It is hard to believe that it was almost ten years ago I witnessed a CNC router in action for the very first time. I was fascinated and simply had to have one! Although I had been in the creative end of the three dimensional sign business for most of my life I didn't really know what I would do with one of these machines - but I just knew it could do fantastic stuff.

Along with the CNC router I discovered the wonderful material called Precision Board and the glues, primers and other companion products they offer. Since then we have gone through many tons of the material using it in most signs and projects we tackle. This journal will chronicle our many adventures both past, present and future. I'll talk from the perspective of someone who pushes these products to the creative limit on a daily basis. I'll be adding to the stories two or three times each week. -dan

Friday, May 13, 2011

Many simple steps combine for a complex file.

One of the things I enjoy about EnRoute is the way I can combine many simple operations to build complex files. It takes experience and the ability to visualize the final result to pull it off, but it isn't that difficult. EnRoute is a powerful program that allows lots of ways to pull off a file like this.
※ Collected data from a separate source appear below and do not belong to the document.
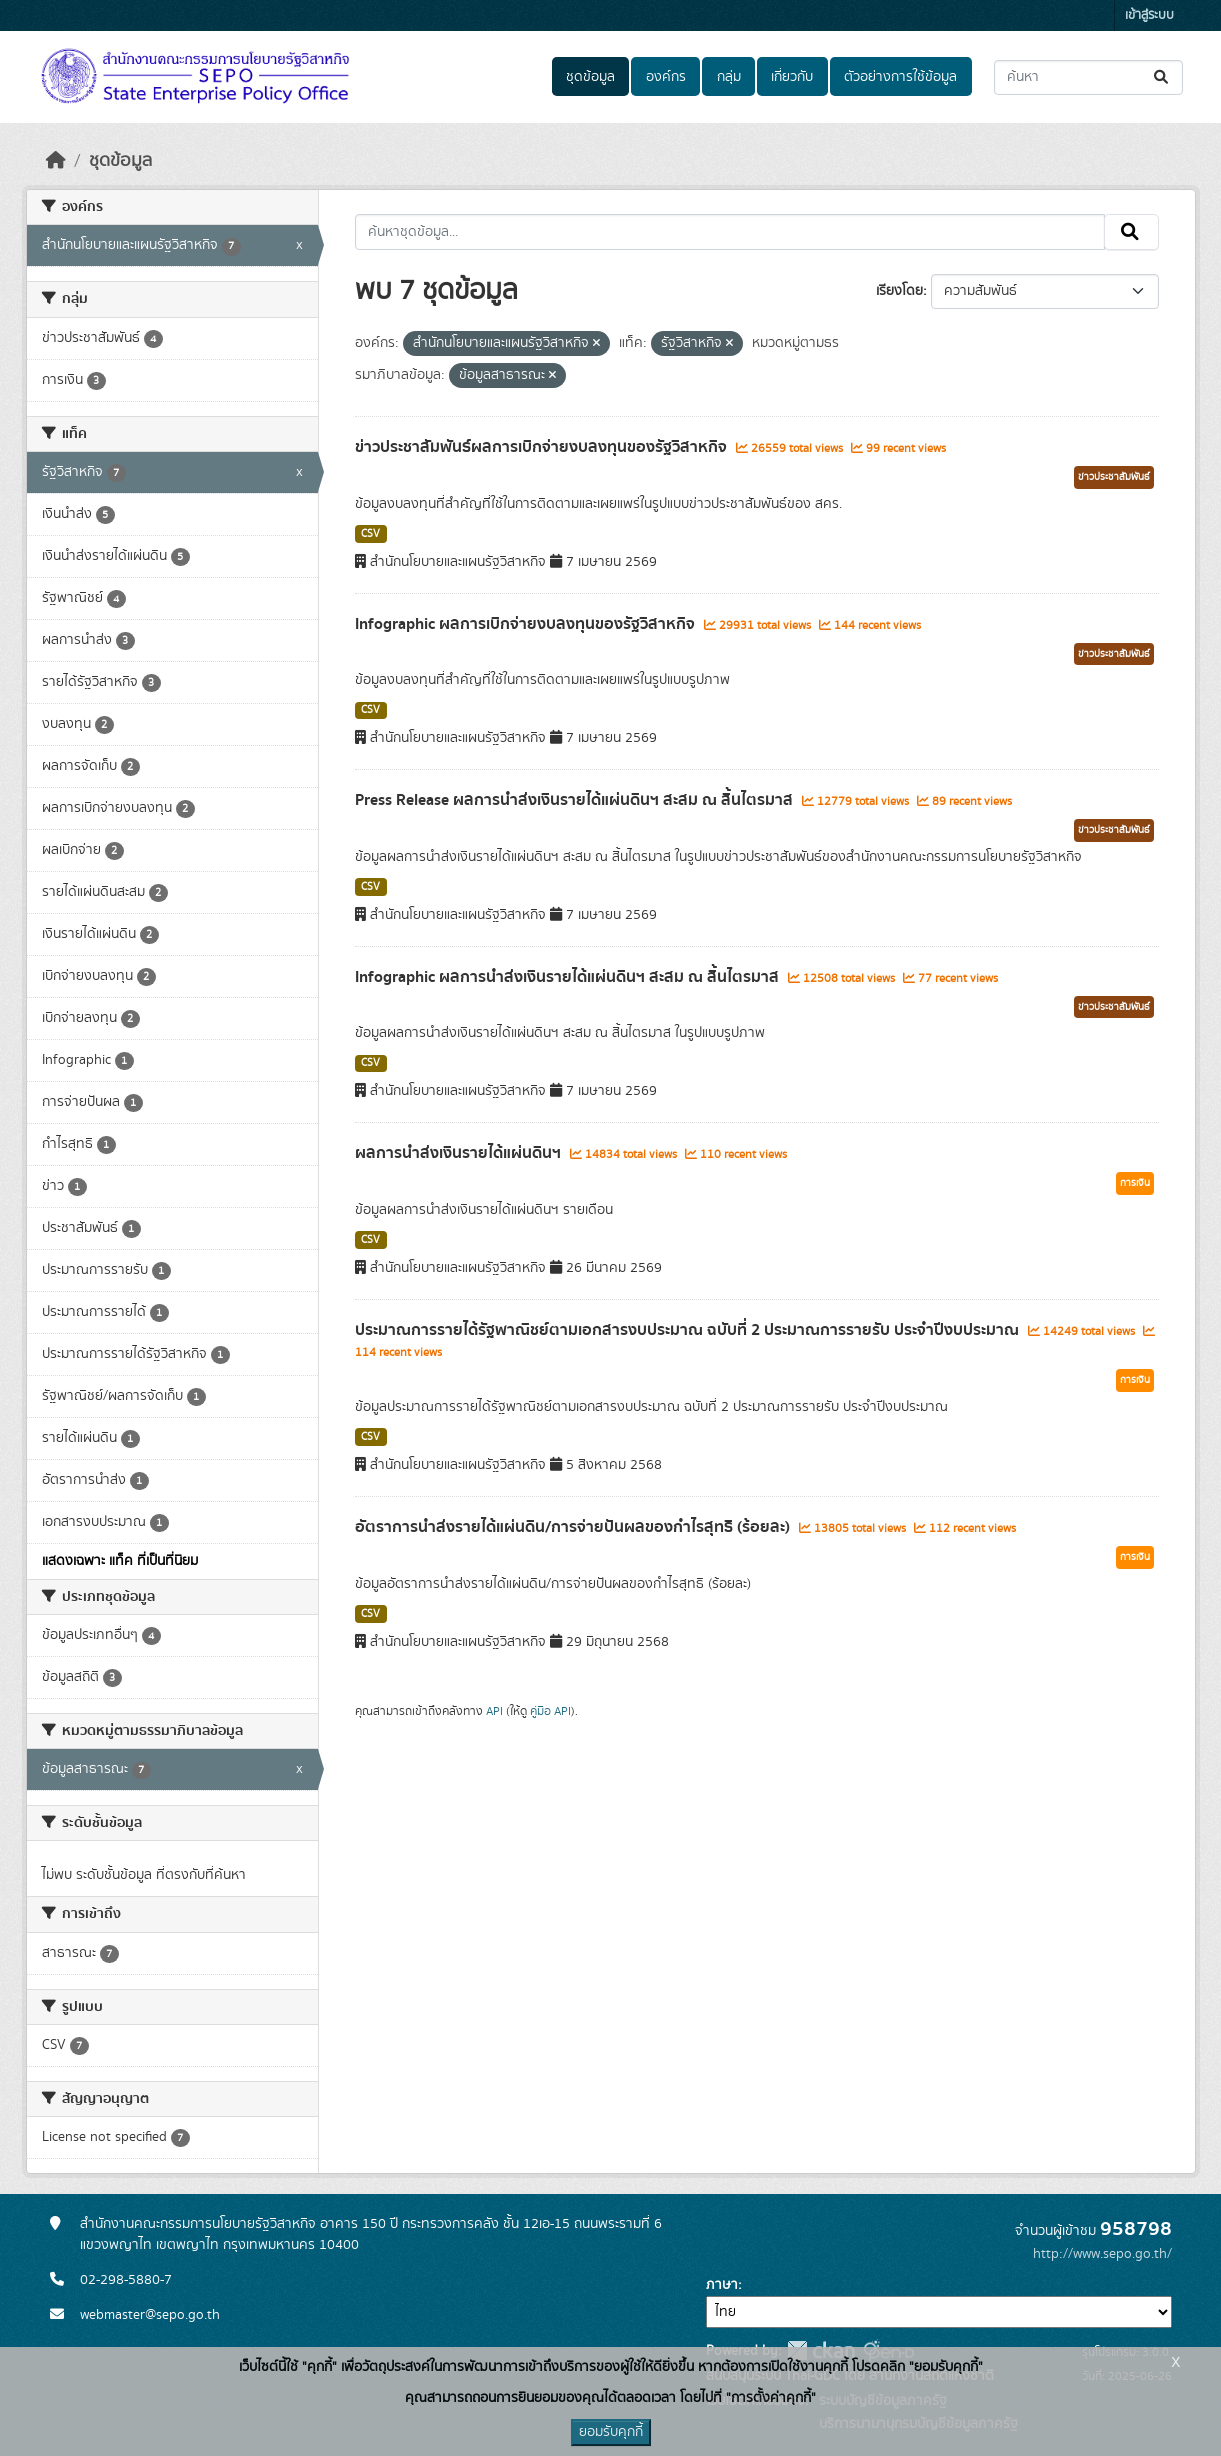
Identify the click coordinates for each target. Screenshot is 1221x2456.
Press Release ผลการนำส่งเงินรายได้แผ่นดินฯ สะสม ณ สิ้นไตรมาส (576, 800)
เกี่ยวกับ (792, 77)
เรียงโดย (899, 291)
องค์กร (666, 77)
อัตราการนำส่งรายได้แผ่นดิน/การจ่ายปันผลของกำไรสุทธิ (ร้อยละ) (574, 1527)
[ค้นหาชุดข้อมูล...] (1088, 77)
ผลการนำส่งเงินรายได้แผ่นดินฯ (460, 1153)
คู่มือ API (550, 1711)
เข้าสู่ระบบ (1149, 15)
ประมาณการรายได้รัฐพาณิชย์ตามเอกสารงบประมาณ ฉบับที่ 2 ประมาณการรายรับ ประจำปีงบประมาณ (689, 1330)
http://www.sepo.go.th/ (1102, 2254)
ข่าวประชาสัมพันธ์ (1114, 477)
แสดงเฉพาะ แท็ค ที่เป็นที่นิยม (120, 1561)
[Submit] (1162, 77)
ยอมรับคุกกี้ (611, 2432)
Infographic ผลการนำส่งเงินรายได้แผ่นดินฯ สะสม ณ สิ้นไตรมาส (569, 977)
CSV (370, 534)
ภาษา (722, 2285)
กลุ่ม (729, 77)
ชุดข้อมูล (590, 77)
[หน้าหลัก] (56, 161)
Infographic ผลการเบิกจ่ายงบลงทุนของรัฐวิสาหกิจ (527, 624)
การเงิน (1135, 1183)
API (494, 1711)
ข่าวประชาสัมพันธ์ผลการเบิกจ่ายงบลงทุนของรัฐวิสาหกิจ (543, 447)
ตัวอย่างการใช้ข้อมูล (900, 77)
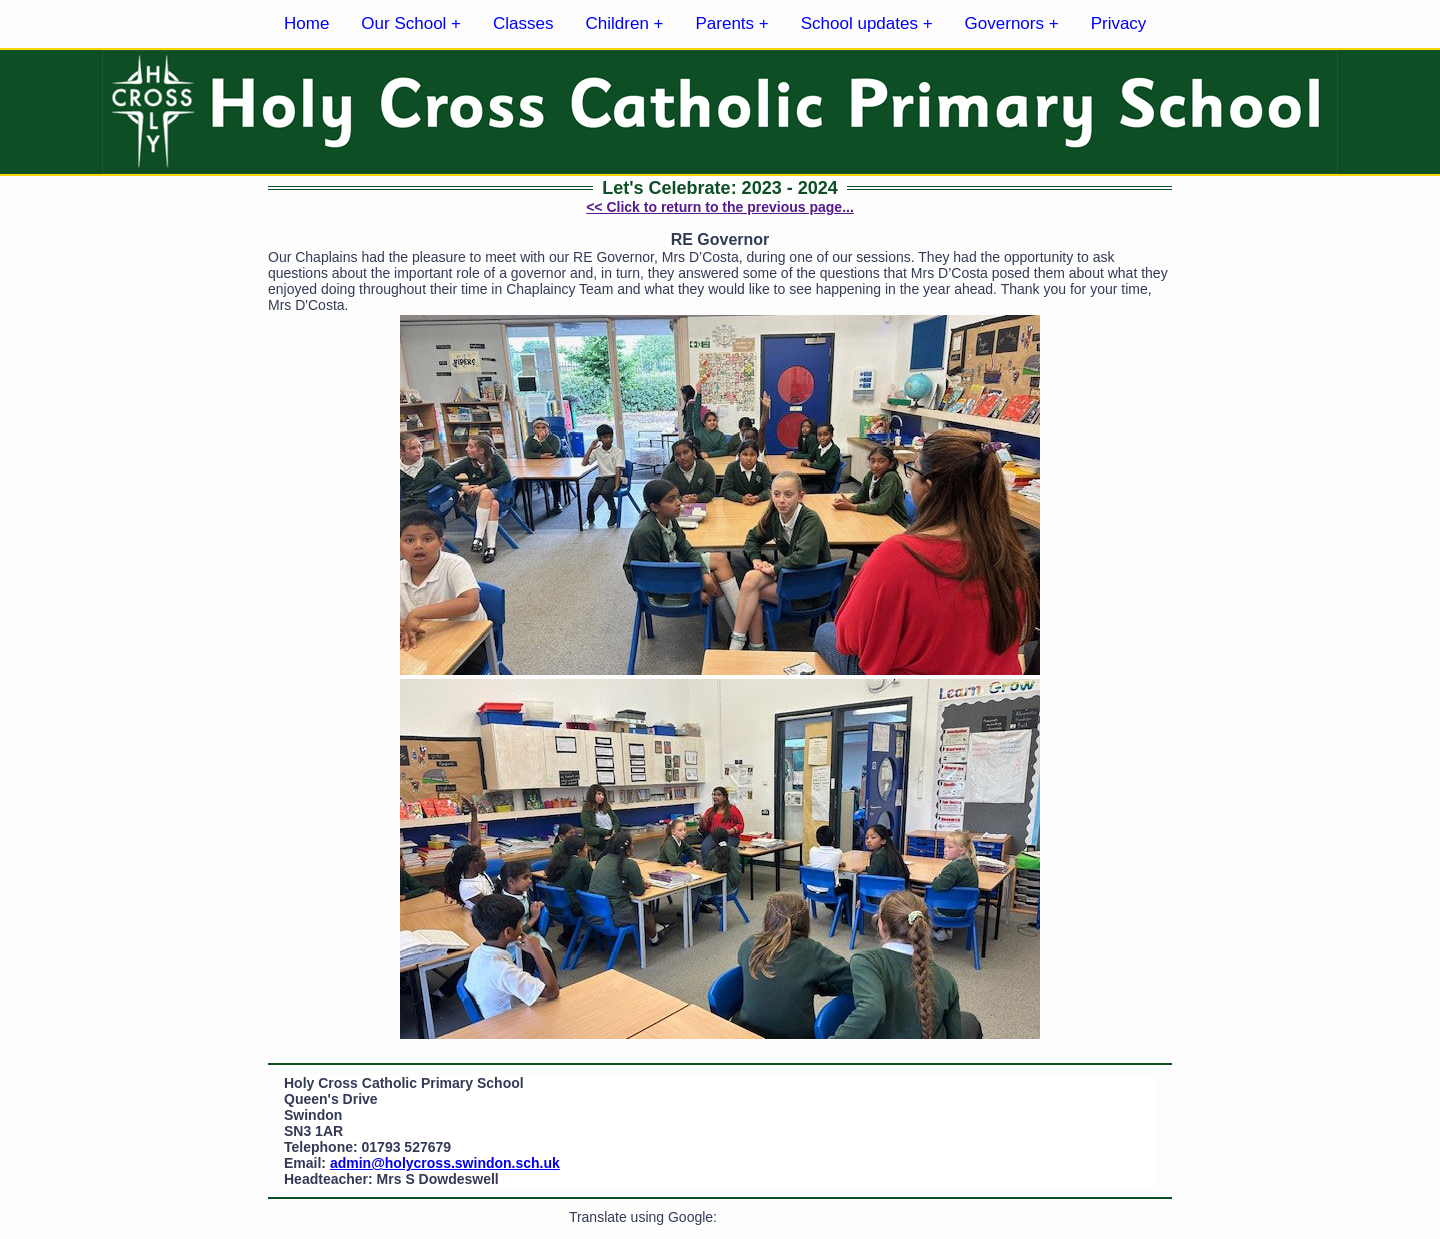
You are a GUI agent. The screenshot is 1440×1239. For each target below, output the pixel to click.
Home (306, 23)
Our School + (411, 23)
The file I wanted to build is an oval with a ribbon wrapped around the edge. The first job was to build the vectors for the ribbon, along with the borders.

The top loop and bottom loop of the ribbon vectors was then separated with the two oval vectors.
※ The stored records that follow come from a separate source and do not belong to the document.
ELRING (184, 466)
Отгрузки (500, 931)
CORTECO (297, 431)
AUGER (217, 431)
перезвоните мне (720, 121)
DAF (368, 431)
Then I used the ovals to create an upward and downward donut shaped relief. On the upper ones I extruded the top loops of the ribbon 0.75" tall. The lower ribbon was also extruded with the vector shapes at 0.15" tall

Then I created an inside, narrow donut which the ribbon would wrap around.

Once the pieces were built and aligned vertically, horizontally and in height everything was merged together.
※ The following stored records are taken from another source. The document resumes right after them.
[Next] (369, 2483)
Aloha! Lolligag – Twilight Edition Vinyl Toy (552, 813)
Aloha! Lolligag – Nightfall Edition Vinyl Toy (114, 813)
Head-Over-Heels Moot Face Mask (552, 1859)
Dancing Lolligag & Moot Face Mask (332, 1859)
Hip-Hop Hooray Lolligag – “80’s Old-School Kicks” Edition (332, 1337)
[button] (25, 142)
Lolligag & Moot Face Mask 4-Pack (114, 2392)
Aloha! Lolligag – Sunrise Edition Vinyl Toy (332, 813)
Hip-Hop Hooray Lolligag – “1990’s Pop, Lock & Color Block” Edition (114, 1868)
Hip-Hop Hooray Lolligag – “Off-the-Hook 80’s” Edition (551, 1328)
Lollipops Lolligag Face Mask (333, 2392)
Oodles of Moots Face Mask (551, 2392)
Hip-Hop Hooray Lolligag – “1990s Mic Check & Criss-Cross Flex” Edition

Then I built the two ring reliefs that would frame the ribbon. A wider domed oval relief was created to be the base for the ribbon weave and other elements. While I was at it i created the dome relief for the center. Everything was still separate elements so I could float them vertically as needed.

I was happy with the look of all the elements together but now it was time for the texture and the letting.

I imported one of the bitmap textures from my TEXTURE MAGIC collection, resized it and centered it on the oval. I assigned a height of 0.15" and then applied the texture.

Then I built a flat relief of the lettering outline. This was modified using an oval vector to match the profile of the textured oval background. 

Then I used the bevel tool to create the lettering. This will be one of the next name plaques to the September Sign Magic Workshop. Everything was looking pretty good at this point. I had created a zero height background to merge everything to. This completed the plaque and made it ready for tool pathing and routing.

As you can see, the steps are many on this file, but there are some pretty cool effects can be achieved by going down a road like this. The secret is to start simple and build your knowledge and experience. As I move towards routing with the new fourth axis router it is these kinds of moves necessary to do some amazing things. I look forward to sharing those kind of exciting things with you in the future.